Overview

This European multicenter observational study aims to evaluate the real-world use, timing, and outcomes of lymphatic interventions in patients with congenital heart disease and/or primary lymphatic disorders. The study will examine the effectiveness of diagnostic imaging and interventional techniques, such as lymphatic embolization, in improving clinical symptoms, biomarkers, and fluid-related complications. The central question is whether early diagnosis and targeted intervention can lead to clinically meaningful improvements and reduced need for reintervention.
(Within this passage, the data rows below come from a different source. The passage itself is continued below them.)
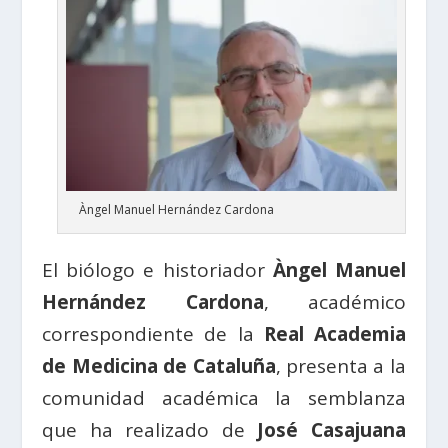
Àngel Manuel Hernández Cardona
El biólogo e historiador
Àngel Manuel
Hernández Cardona
, académico
correspondiente de la
Real Academia
de Medicina de Cataluña
, presenta a la
comunidad académica la semblanza
que ha realizado de
José Casajuana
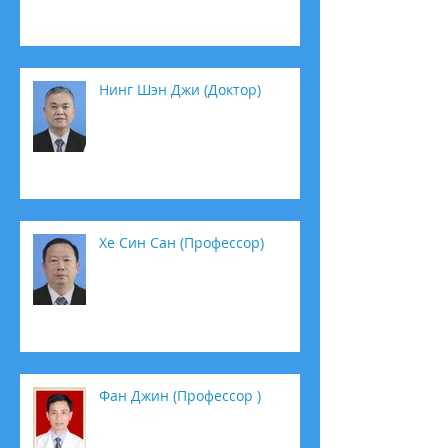
Нинг Шэн Джи (Доктор)
Хе Син Сан (Профессор)
Фан Джин (Профессор )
Data collected retrospectively and prospectively from participating centers will help identify predictors of outcome, assess disease severity, and inform standardized diagnostic and therapeutic pathways across Europe.

Eligibility

Inclusion Criteria:

• Patients of any age with a confirmed central lymphatic disorder, either in the context of CHD or as a primary lymphatic disorder, diagnosed by lymphatic imaging (e.g., T2-weighted MRL, DCMRL, or percutaneous lymphangiography under fluoroscopy).
• Patients who have undergone, or are undergoing, diagnostic lymphatic imaging and/or interventional procedures for their lymphatic disorder.
• Patients who are receiving, or have received, conservative (non-interventional) management for their lymphatic disorder.

Exclusion Criteria:

• Patients with isolated peripheral lymphatic disorders not involving the central lymphatic system.
• Patients with acute postoperative iatrogenic chylothorax (<3-4 weeks duration and not requiring intervention).
• Patients without sufficient clinical documentation to confirm diagnosis, treatment, or follow-up.
• Patients who decline, or whose legal guardians decline, to provide informed consent (for prospective inclusion).